• Source material
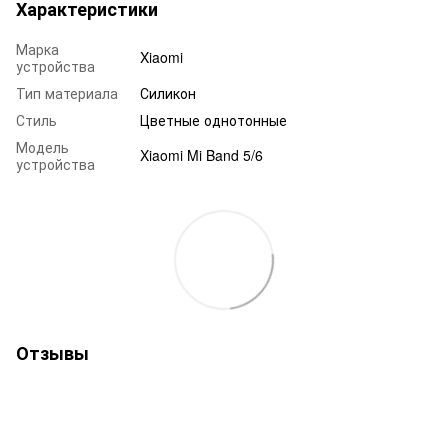
Характеристики
Марка
Xiaomi
устройства
Тип материала
Силикон
Стиль
Цветные однотонные
Модель
Xiaomi Mi Band 5/6
устройства
Отзывы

• What you will do
The records above are to be quoted exactly, with all pictures left out.

• Solution to the exercise
Характеристики
Марка
Xiaomi
устройства
Тип материала
Силикон
Стиль
Цветные однотонные
Модель
Xiaomi Mi Band 5/6
устройства
Отзывы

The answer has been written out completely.